== PROBLEM DESCRIPTION ==
Take the line containing "מיצוב הוא חלק ממכלול" and every line after it in the data below, and print them exactly as given, with nothing else.

Content starts

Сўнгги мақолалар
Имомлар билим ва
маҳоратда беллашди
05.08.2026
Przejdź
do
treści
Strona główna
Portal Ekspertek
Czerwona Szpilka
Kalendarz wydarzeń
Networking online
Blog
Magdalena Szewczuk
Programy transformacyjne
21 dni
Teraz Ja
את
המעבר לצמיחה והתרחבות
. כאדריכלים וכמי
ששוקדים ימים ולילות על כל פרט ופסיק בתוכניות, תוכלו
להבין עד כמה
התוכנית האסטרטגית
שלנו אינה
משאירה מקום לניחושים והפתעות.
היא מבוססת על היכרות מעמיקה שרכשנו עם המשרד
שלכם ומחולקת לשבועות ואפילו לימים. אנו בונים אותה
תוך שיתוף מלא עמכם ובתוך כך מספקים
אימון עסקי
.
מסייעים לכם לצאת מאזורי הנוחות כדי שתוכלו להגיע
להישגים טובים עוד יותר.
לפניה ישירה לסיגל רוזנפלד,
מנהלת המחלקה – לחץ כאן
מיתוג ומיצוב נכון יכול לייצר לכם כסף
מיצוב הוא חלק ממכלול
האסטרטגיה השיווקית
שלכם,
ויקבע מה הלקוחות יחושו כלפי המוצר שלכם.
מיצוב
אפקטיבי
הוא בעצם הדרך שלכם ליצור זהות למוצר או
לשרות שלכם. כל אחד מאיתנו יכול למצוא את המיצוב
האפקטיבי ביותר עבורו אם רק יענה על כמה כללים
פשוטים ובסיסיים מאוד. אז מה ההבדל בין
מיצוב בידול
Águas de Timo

Content ends

== ANSWER TO THIS EXERCISE ==
מיצוב הוא חלק ממכלול
האסטרטגיה השיווקית
שלכם,
ויקבע מה הלקוחות יחושו כלפי המוצר שלכם.
מיצוב
אפקטיבי
הוא בעצם הדרך שלכם ליצור זהות למוצר או
לשרות שלכם. כל אחד מאיתנו יכול למצוא את המיצוב
האפקטיבי ביותר עבורו אם רק יענה על כמה כללים
פשוטים ובסיסיים מאוד. אז מה ההבדל בין
מיצוב בידול
Águas de Timo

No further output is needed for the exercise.